The gross box-office collection of ₹10,637 crore, according to a GroupM-Ormax Media report, was next only to ₹10,948 crore in the pre-pandemic 2019 and despite fewer than usual big-ticket releases by the Hindi film industry and theatre shutdowns in many parts of the country in January and February last year, said analysts.
Ormax Media CEO Shailesh Kapoor said 2023 looks even more promising given that the content pipeline for domestic and Hollywood films has streamlined after two years of Covid-19-led disruptions.
“2023 could be the best year ever for the film industry due to a strong content line-up across Hollywood, Bollywood and regional cinema,” Kapoor said.
‘Could Hit ₹11,000-12,000 crore this year’
Kapoor added that the box-office collection could hit Rs 11,000-12,000 crore this year.GroupM-owned Interactive Television managing director Ajay Mehta said, “Definitely, 2023 has the potential to become the biggest year in terms of box-office collection on the back of a strong content slate. The fact that audiences are receptive to south Indian films that are dubbed in Hindi is an encouraging sign for the industry.”Junglee Pictures CEO Amrita Pandey said four key trends emerged in 2022 in the Hindi film industry. “Movies across genres have done phenomenally well in theatres. The focus has shifted from star-driven system to content-driven system. Trailers need to be fully authentic and true to the movie. The box office has been super polarised with a few Hindi movies that got big theatrical admissions have done spectacular business and the other movies have all seen underwhelming admissions,” she said.
Hindi films had a 33% share of the box office in 2022, according to the report, followed by Telugu (20%) and Tamil (16%).

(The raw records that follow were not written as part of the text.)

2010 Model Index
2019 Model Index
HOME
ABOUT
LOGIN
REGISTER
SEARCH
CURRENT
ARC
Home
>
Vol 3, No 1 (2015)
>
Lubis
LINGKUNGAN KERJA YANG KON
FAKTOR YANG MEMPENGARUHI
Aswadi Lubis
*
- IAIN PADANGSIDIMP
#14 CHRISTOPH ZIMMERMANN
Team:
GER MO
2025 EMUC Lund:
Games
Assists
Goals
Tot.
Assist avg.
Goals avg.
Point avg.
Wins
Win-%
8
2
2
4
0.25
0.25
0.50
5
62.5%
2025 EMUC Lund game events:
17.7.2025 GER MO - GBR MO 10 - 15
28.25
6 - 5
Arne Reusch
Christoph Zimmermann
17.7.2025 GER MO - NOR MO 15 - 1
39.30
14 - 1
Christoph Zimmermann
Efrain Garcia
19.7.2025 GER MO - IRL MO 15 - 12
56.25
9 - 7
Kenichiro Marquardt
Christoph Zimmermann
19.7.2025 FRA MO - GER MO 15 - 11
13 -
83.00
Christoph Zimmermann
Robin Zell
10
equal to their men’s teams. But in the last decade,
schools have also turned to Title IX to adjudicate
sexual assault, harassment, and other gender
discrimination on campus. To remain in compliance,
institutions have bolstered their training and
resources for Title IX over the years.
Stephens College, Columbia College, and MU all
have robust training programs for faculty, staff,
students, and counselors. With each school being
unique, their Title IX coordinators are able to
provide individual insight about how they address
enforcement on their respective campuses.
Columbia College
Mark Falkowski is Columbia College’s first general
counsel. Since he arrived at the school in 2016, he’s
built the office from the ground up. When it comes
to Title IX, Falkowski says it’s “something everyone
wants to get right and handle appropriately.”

K.G.F: Chapter 2 topped charts with a box-office collection of Rs 970 crore, followed by RRR (Rs 869 crore) and Avatar: The Way of Water (Rs 471 crore).

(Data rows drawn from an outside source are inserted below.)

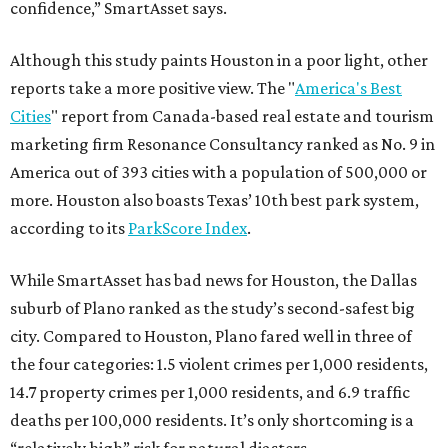
confidence,” SmartAsset says.
Although this study paints Houston in a poor light, other
reports take a more positive view. The "
America's Best
Cities
" report from Canada-based real estate and tourism
marketing firm Resonance Consultancy ranked as No. 9 in
America out of 393 cities with a population of 500,000 or
more. Houston also boasts Texas’ 10th best park system,
according to its
ParkScore Index
.
While SmartAsset has bad news for Houston, the Dallas
suburb of Plano ranked as the study’s second-safest big
city. Compared to Houston, Plano fared well in three of
the four categories: 1.5 violent crimes per 1,000 residents,
14.7 property crimes per 1,000 residents, and 6.9 traffic
deaths per 100,000 residents. It’s only shortcoming is a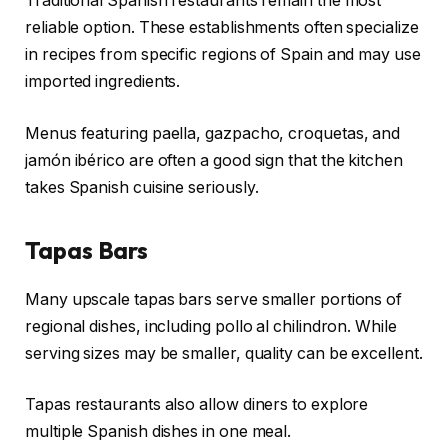
Traditional Spanish restaurants remain the most
reliable option. These establishments often specialize
in recipes from specific regions of Spain and may use
imported ingredients.
Menus featuring paella, gazpacho, croquetas, and
jamón ibérico are often a good sign that the kitchen
takes Spanish cuisine seriously.
Tapas Bars
Many upscale tapas bars serve smaller portions of
regional dishes, including pollo al chilindron. While
serving sizes may be smaller, quality can be excellent.
Tapas restaurants also allow diners to explore
multiple Spanish dishes in one meal.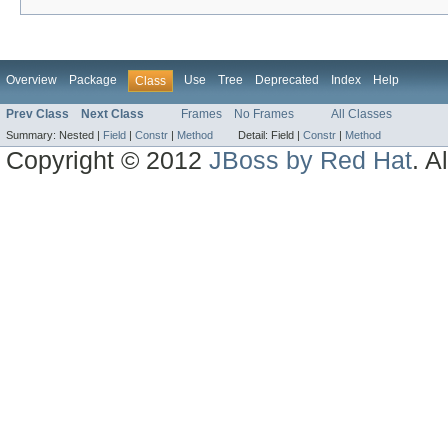
Overview
Package
Use
Tree
Deprecated
Index
Help
Class
Prev Class
Next Class
Frames
No Frames
All Classes
Summary:
Nested |
Field
|
Constr
|
Method
Detail:
Field |
Constr
|
Method
Copyright © 2012
JBoss by Red Hat
. A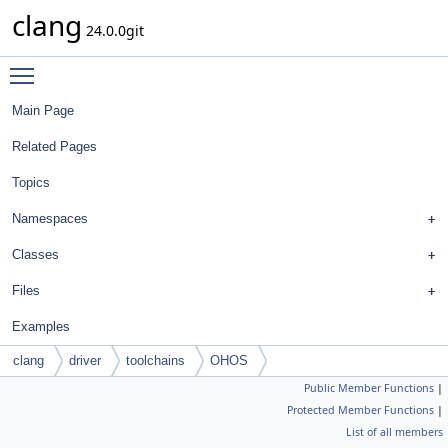
clang
24.0.0git
Toggle main menu visibility
Main Page
Related Pages
Topics
Namespaces
Classes
Files
Examples
clang
driver
toolchains
OHOS
Public Member Functions
|
Protected Member Functions
|
List of all members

The report highlighted that Hindi and Hollywood films underperformed in 2022 compared to 2019 even as the four southern film industries surpassed their 2019 collections, led by Telugu and Kannada films.

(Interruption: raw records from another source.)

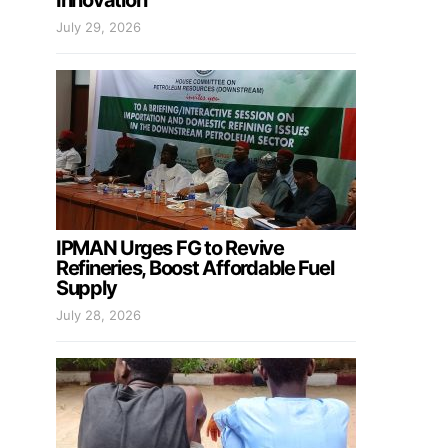
Innovation
July 29, 2026
IPMAN Urges FG to Revive
Refineries, Boost Affordable Fuel
Supply
July 28, 2026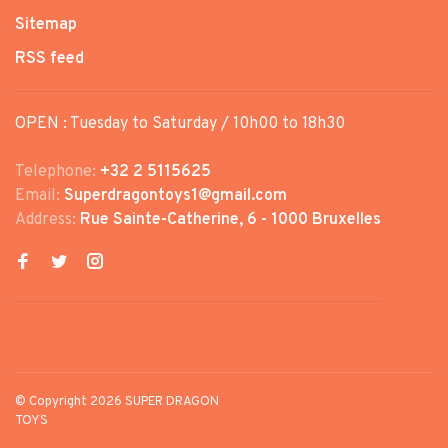
Sitemap
RSS feed
OPEN : Tuesday to Saturday / 10h00 to 18h30
Telephone:
+32 2 5115625
Email:
Superdragontoys1@gmail.com
Address:
Rue Sainte-Catherine, 6 - 1000 Bruxelles
© Copyright 2026 SUPER DRAGON
TOYS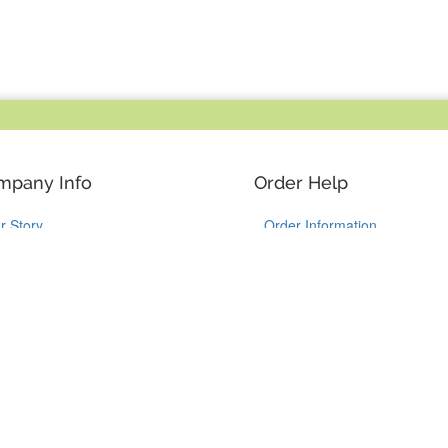
mpany Info
Order Help
r Story
Order Information
y YouCustomizeIt
Shipping Information
stomer Reviews
Guaranteed Returns
ntact Us
Track my Package
Like Us on Facebook
Follow Us on Instagram
Follow Us on Tik
Follow Us 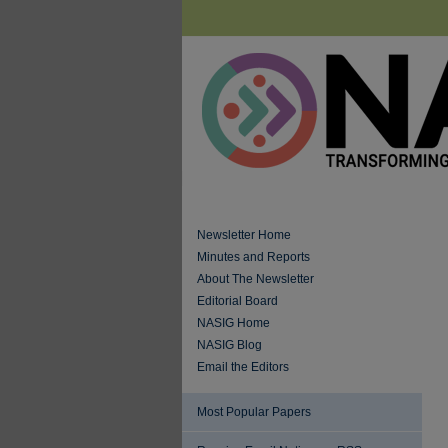
Newsletter Home
Minutes and Reports
About The Newsletter
Editorial Board
NASIG Home
NASIG Blog
Email the Editors
Most Popular Papers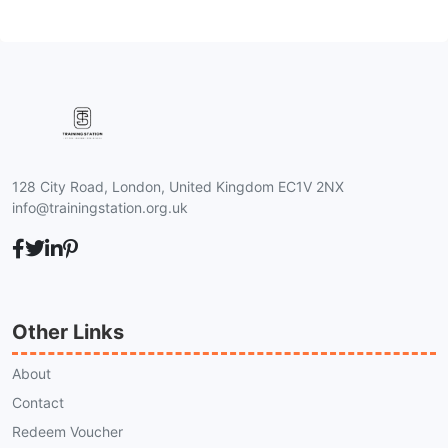
128 City Road, London, United Kingdom EC1V 2NX
info@trainingstation.org.uk
Other Links
About
Contact
Redeem Voucher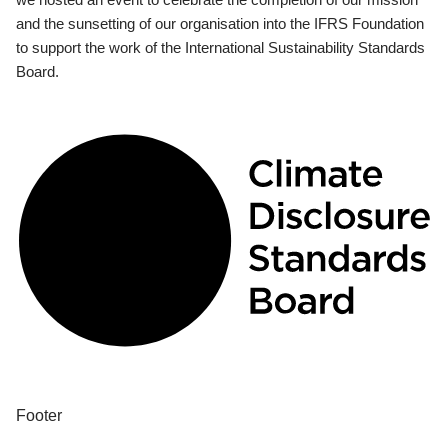
and the sunsetting of our organisation into the IFRS Foundation
to support the work of the International Sustainability Standards
Board.
Footer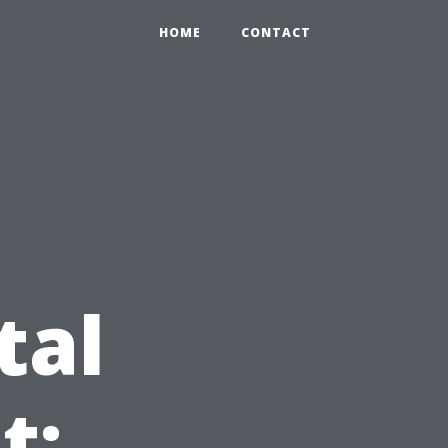
HOME
CONTACT
tal
t:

Hindi films saw a 27% decline in box-office collections, compared with 2019, to Rs 3,513 crore, whereas Telugu and Tamil box office collections jumped 53% and 18% to Rs 2,145 crore and Rs 1,724 crore, respectively.
Kapoor attributed the drop in collection for Hindi films to fewer mega releases in 2022 than in a normal year. “Disruption in flow of Hindi film releases is reflected in footfall and box-office collection,” he said, adding that recovery in business was still strong considering the talk about the impact of over-the-top (OTT) platforms on cinema.
Mehta said 2022 would have been the biggest year at the box office had it not been for the closure of theatres in the first two months of the year. “If you look at box-office numbers for 10 months and pro-rate it for 12 months, it would have been a bigger year than 2019,” he said.
Both Kapoor and Mehta asserted that cinema clearly asserted its pre-eminent position despite the onslaught of OTT platforms.
Mehta also pointed out that cinema advertising bounced back to 65-70% of the pre-pandemic level in 2022. “In 2023, cinema advertising will reach the 2019 level or even surpass it,” he stated.
The report highlighted that the second half of 2022 saw an 18% increase in the number of brands advertising in Indian cinemas compared with the second half of 2019. Food and beverages and consumer durables were the top two categories in cinema advertising in 2022, it said.